One of the biggest complaints I hear about roommates is that they are too noisy that I can’t study in my room. Early on, at least during the week, communicate quiet hours where you can study. Most people are respectful about watching Netflix or Hulu on their computers with headphones, but if they are loud with friends over or just disrespectful, talk to them. Establishing quiet hours (aka headphone hours) is a great way to avoid conflict.
Discuss Alarm Clocks
One of the biggest complaints I hear from college students is that their roommate hits snooze multiple times, and they are the ones who keep waking! Little annoyances such as a snooze button can lead to big problems, especially if it goes unspoken.

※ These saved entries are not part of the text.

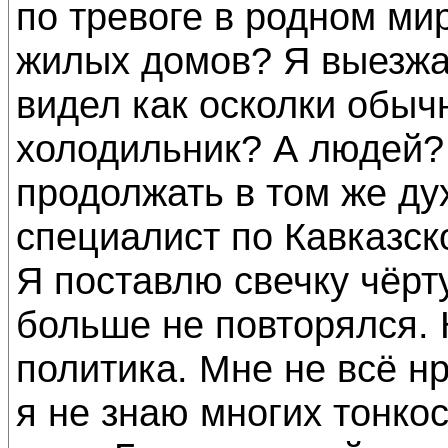
по тревоге в родном ми
жилых домов? Я выезжа
видел как осколки обыч
холодильник? А людей? 
продолжать в том же д
специалист по Кавказс
Я поставлю свечку чёрт
больше не повторялся. 
политика. Мне не всё нр
я не знаю многих тонкос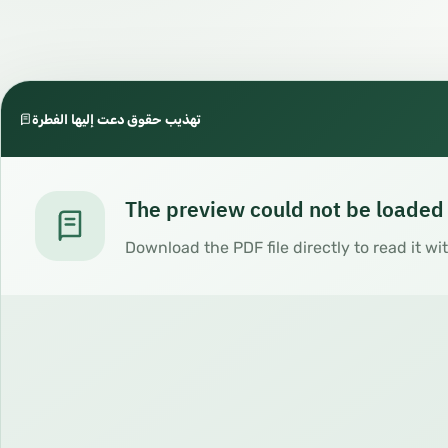
تهذيب حقوق دعت إليها الفطرة
The preview could not be loaded
Download the PDF file directly to read it wi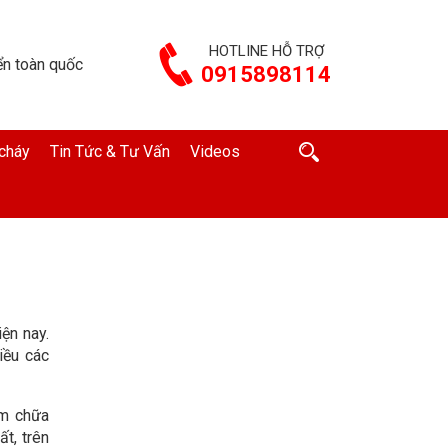
HOTLINE HỖ TRỢ
n toàn quốc
0915898114
cháy
Tin Tức & Tư Vấn
Videos
ện nay.
iều các
ơm chữa
t, trên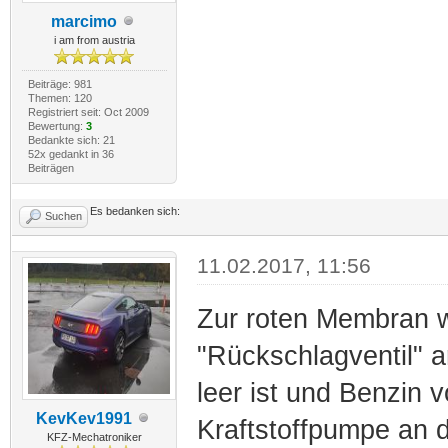
marcimo
i am from austria
Beiträge: 981
Themen: 120
Registriert seit: Oct 2009
Bewertung:
3
Bedankte sich: 21
52x gedankt in 36
Beiträgen
Es bedanken sich:
Suchen
11.02.2017, 11:56
Zur roten Membran w
"Rückschlagventil" a
leer ist und Benzin 
KevKev1991
Kraftstoffpumpe an d
KFZ-Mechatroniker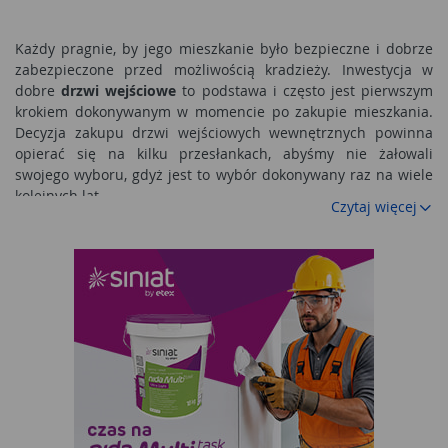
Każdy pragnie, by jego mieszkanie było bezpieczne i dobrze
zabezpieczone przed możliwością kradzieży. Inwestycja w
dobre
drzwi wejściowe
to podstawa i często jest pierwszym
krokiem dokonywanym w momencie po zakupie mieszkania.
Decyzja zakupu drzwi wejściowych wewnętrznych powinna
opierać się na kilku przesłankach, abyśmy nie żałowali
swojego wyboru, gdyż jest to wybór dokonywany raz na wiele
kolejnych lat.
Czytaj więcej
Drzwi wejściowe wewnętrzne - na co zwrócić
uwagę?
Aby nasze drzwi do mieszkania spełniły swoją rolę, muszą być
przede wszystkim solidnie wykonane, odpowiednio osadzone,
uzbrojone w dobrej jakości zamki oraz zawiasy. Drugim
kryterium są względy estetyczne, gdyż drzwi wejściowe są
niejako wizytówką naszego mieszkania - czymś, co nasi goście
widzą i oceniają już przy wejściu. Powinny podobać się także
nam samym.
Drzwi prowadzące do mieszkania z klatki schodowej mogą być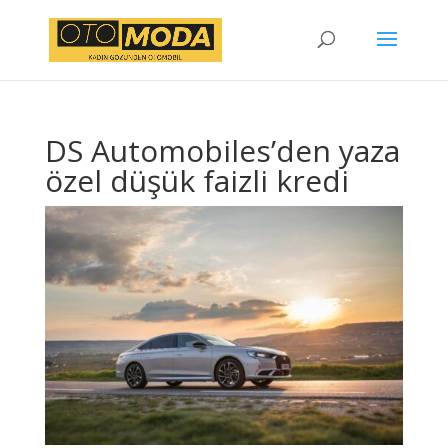
DS Automobiles’den yaza
özel düşük faizli kredi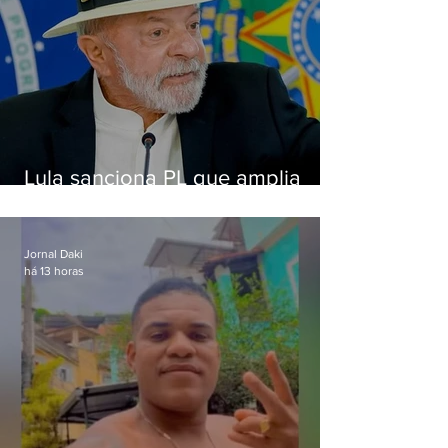
Lula sanciona PL que amplia
pena para crimes digitais contra
crianças
Jornal Daki
há 13 horas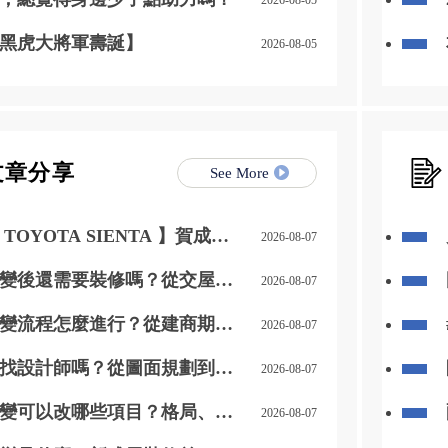
黑虎大將軍壽誕】
2026-08-05
文章分享
See More
 TOYOTA SIENTA 】賀成
2026-08-07
變後還需要裝修嗎？從交屋驗
2026-08-07
設計規劃重點
變流程怎麼進行？從建商期限
2026-08-07
認完整解析
找設計師嗎？從圖面規劃到未
2026-08-07
次銜接
變可以改哪些項目？格局、水
2026-08-07
與照明配置整理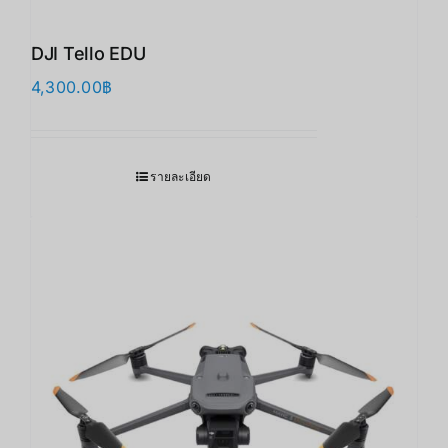
DJI Tello EDU
4,300.00
฿
รายละเอียด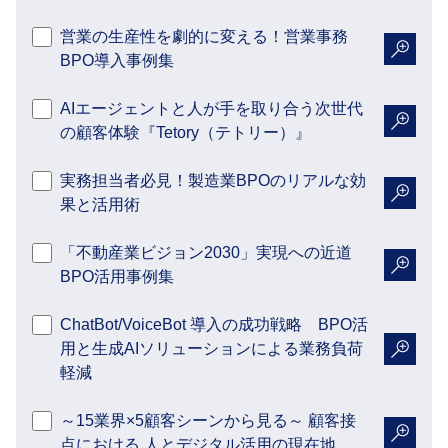
営業の生産性を劇的に変える！営業事務
BPO導入事例集
詳細を
AIエージェントと人が手を取り合う次世代
の顧客体験『Tetory（テトリー）』
詳細を
実務担当者必見！製造業BPOのリアルな効
果と活用術
詳細を
「不動産業ビジョン2030」実現への近道
BPO活用事例集
詳細を
ChatBot/VoiceBot 導入の成功戦略 BPO活
用と生成AIソリューションによる業務負荷
詳細を
軽減
～15業界×5顧客シーンから見る～ 顧客接
点における 人とデジタル活用の現在地
詳細を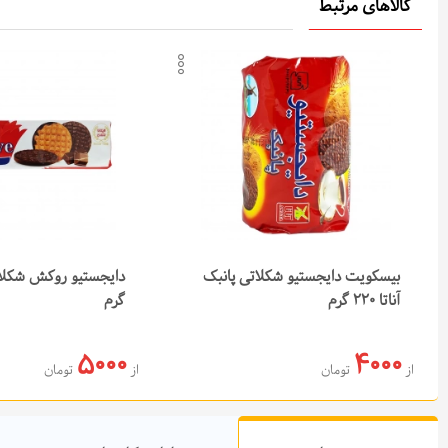
کالاهای مرتبط
افزودن به لیست علاقه‌م
کپی لینک محصول
ارسال در تلگرام
ارسال در واتس‌اپ
بیسکویت دایجستیو شکلاتی پانبک
آناتا 220 گرم
گرم
5000
4000
از
تومان
از
تومان
افزودن به سبد خرید
افزودن به سب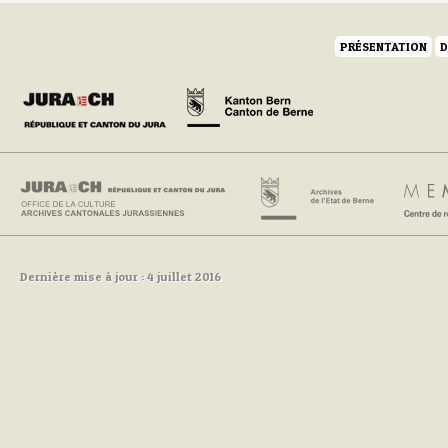
PRÉSENTATION
D
Dernière mise à jour : 4 juillet 2016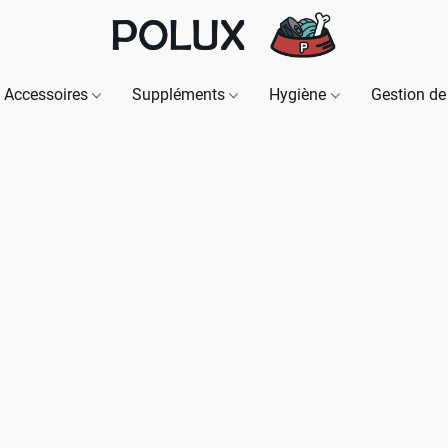
Accessoires
Suppléments
Hygiène
Gestion de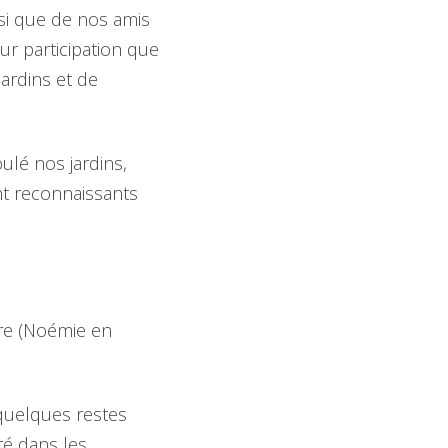
si que de nos amis
ur participation que
ardins et de
ulé nos jardins,
t reconnaissants
ure (Noémie en
 quelques restes
té dans les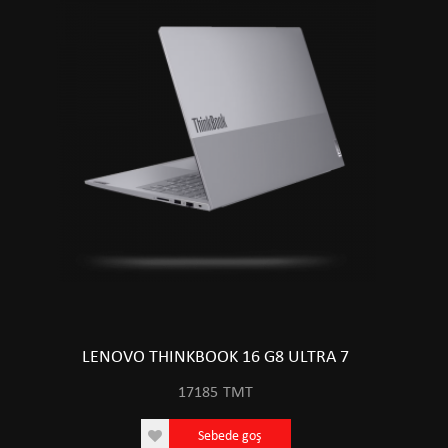
LENOVO THINKBOOK 16 G8 ULTRA 7
17185
TMT
Sebede goş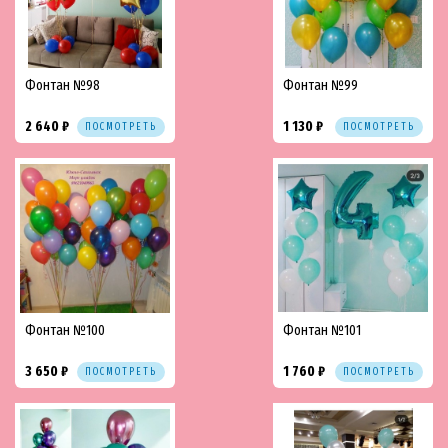
Фонтан №98
Фонтан №99
2 640 ₽
1 130 ₽
ПОСМОТРЕТЬ
ПОСМОТРЕТЬ
Фонтан №100
Фонтан №101
3 650 ₽
1 760 ₽
ПОСМОТРЕТЬ
ПОСМОТРЕТЬ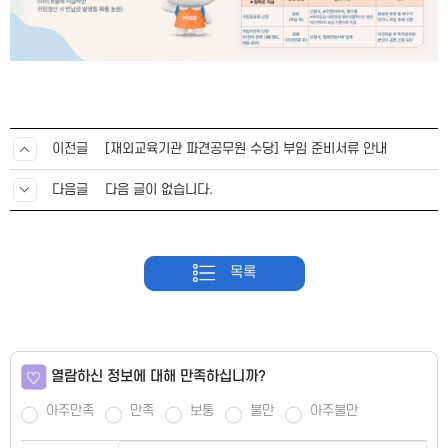
이전글
[재외교육기관 파견공무원 수당] 부임 준비서류 안내
다음글
다음 글이 없습니다.
목록
열람하신 정보에 대해 만족하십니까?
아주만족
만족
보통
불만
아주불만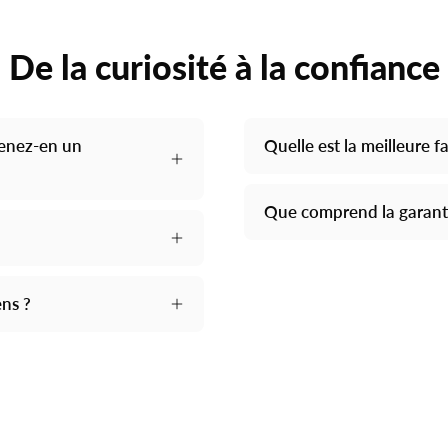
maillons
de
De la curiosité à la confiance
couleur
or
assorti,
présentée
tenez-en un
Quelle est la meilleure 
sur
un
Que comprend la garanti
fond
crème
clair.
ens ?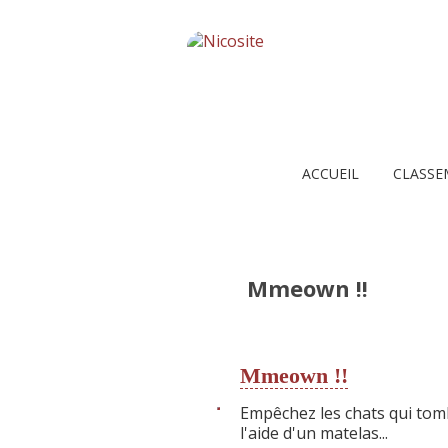
ACCUEIL
CLASSE
Mmeown !!
Mmeown !!
Empêchez les chats qui tomb
l'aide d'un matelas...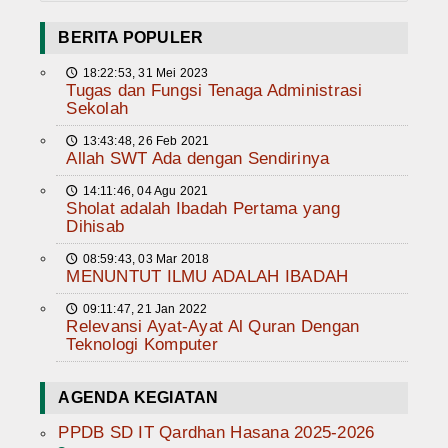
BERITA POPULER
18:22:53, 31 Mei 2023
🕔
Tugas dan Fungsi Tenaga Administrasi
Sekolah
13:43:48, 26 Feb 2021
🕔
Allah SWT Ada dengan Sendirinya
14:11:46, 04 Agu 2021
🕔
Sholat adalah Ibadah Pertama yang
Dihisab
08:59:43, 03 Mar 2018
🕔
MENUNTUT ILMU ADALAH IBADAH
09:11:47, 21 Jan 2022
🕔
Relevansi Ayat-Ayat Al Quran Dengan
Teknologi Komputer
AGENDA KEGIATAN
PPDB SD IT Qardhan Hasana 2025-2026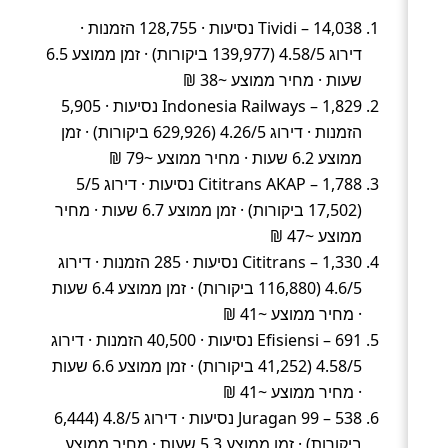
Tividi – 14,038 נסיעות · 128,755 הזמנות ·
דירוג 4.58/5 (139,977 ביקורות) · זמן ממוצע 6.5
שעות · מחיר ממוצע ~38 ₪
Indonesia Railways – 1,829 נסיעות · 5,905
הזמנות · דירוג 4.26/5 (629,926 ביקורות) · זמן
ממוצע 6.2 שעות · מחיר ממוצע ~79 ₪
Cititrans AKAP – 1,788 נסיעות · דירוג 5/5
(17,502 ביקורות) · זמן ממוצע 6.7 שעות · מחיר
ממוצע ~47 ₪
Cititrans – 1,330 נסיעות · 285 הזמנות · דירוג
4.6/5 (116,880 ביקורות) · זמן ממוצע 6.4 שעות
· מחיר ממוצע ~41 ₪
Efisiensi – 691 נסיעות · 40,500 הזמנות · דירוג
4.58/5 (41,252 ביקורות) · זמן ממוצע 6.6 שעות
· מחיר ממוצע ~41 ₪
Juragan 99 – 538 נסיעות · דירוג 4.8/5 (6,444
ביקורות) · זמן ממוצע 5.3 שעות · מחיר ממוצע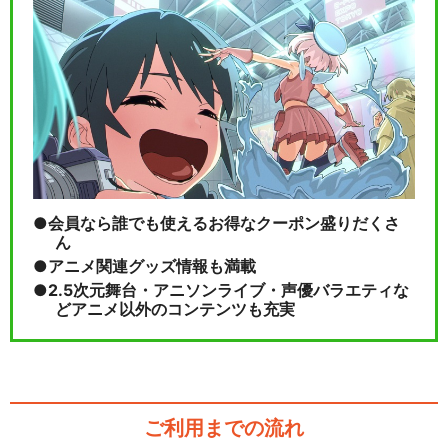
会員なら誰でも使えるお得なクーポン盛りだくさ
ん
アニメ関連グッズ情報も満載
2.5次元舞台・アニソンライブ・声優バラエティな
どアニメ以外のコンテンツも充実
ご利用までの流れ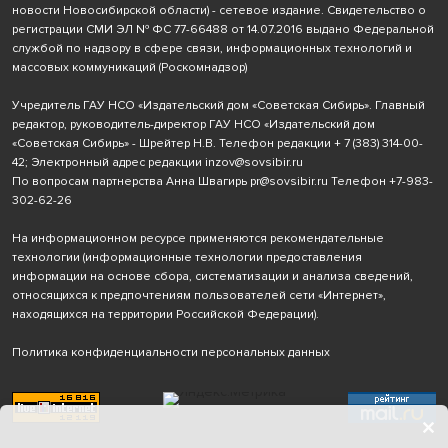
новости Новосибирской области) - сетевое издание. Свидетельство о
регистрации СМИ ЭЛ № ФС 77-66488 от 14.07.2016 выдано Федеральной
службой по надзору в сфере связи, информационных технологий и
массовых коммуникаций (Роскомнадзор)
Учредитель ГАУ НСО «Издательский дом «Советская Сибирь». Главный
редактор, руководитель-директор ГАУ НСО «Издательский дом
«Советская Сибирь» - Шрейтер Н.В. Телефон редакции
+ 7 (383) 314-00-
42
; Электронный адрес редакции
inzov@sovsibir.ru
По вопросам партнерства Анна Швагирь
pr@sovsibir.ru
Телефон
+7-983-
302-62-26
На информационном ресурсе применяются рекомендательные
технологии
(информационные технологии предоставления
информации на основе сбора, систематизации и анализа сведений,
относящихся к предпочтениям пользователей сети «Интернет»,
находящихся на территории Российской Федерации).
Политика конфиденциальности персональных данных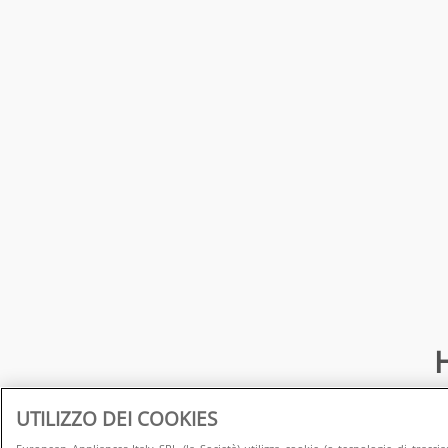
H
UTILIZZO DEI COOKIES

Class schedules will be different, and your roommate might need to get up at 8:30 am to throw on some clothes, brush your hair and teeth, and be in a class by 9:00 am. However, your class doesn’t start until 11:00 am. Unless you are a person who can sleep through anything, this might throw your schedule. Instead of becoming an issue, wake up at the same time, do your morning prayers while she gets ready, or even make her wake-up time part of your workout schedule or study time. The point is, communicate and don’t let a silly alarm cause tension in your living situation.
Whether you are talking about some girlfriends on a weeknight or a boyfriend regularly, sleepovers need to be discussed. If you don’t want sleepovers with friends during the week to study and sleep, say so. Concerning boyfriends or casual hookups, the last thing you want to be is exiled or “sexiled’ from your room. Do not assume your roommate has similar morals as you. If you are uncomfortable with men sleeping over, be strong enough to share your convictions. Your witness is a powerful reminder of your rootedness in Christ and His desire for your purity and dignity.
Not Always Going to Be Your BFF
I would say that it is rare that your BFF will be your freshman roommate. I mean, even Gilmore Girls showed us that knowing your roommate isn’t always an equation for besties. Rory knew Paris very well, and Paris told Rory, “I am not your mother or your hugger.” Most first-year roommate situations will be good, but they might not result in being best friends.
Roommates Present Opportunities for Growth in Holiness
Roommates during your college years will teach you a lot—possibly as much as your professors. They might have different political, religious, or cultural views that will help you grow and see the world through different eyes. They might bring you out of your shell or help you slow down and take the world in more. They will engrain in you a conviction of what is most important to you as an adult living in the world. They will teach you a lot about communication and the type of roommate you want to live with and be.
Roommates are the best and worst part of college life. When you live in a community that has not formed or raised you since childhood, it is one of the hardest things you will do in your adult life. Lean on adult mentors, resident advisory, priests, campus ministers, and other adults you value to help you through tough situations.
Most importantly, pray for your roommate and turn to God during the hard times. He is the best roommate you will ever ask for and will never leave a mess you have to clean up.
What advice would you give regarding college roommates?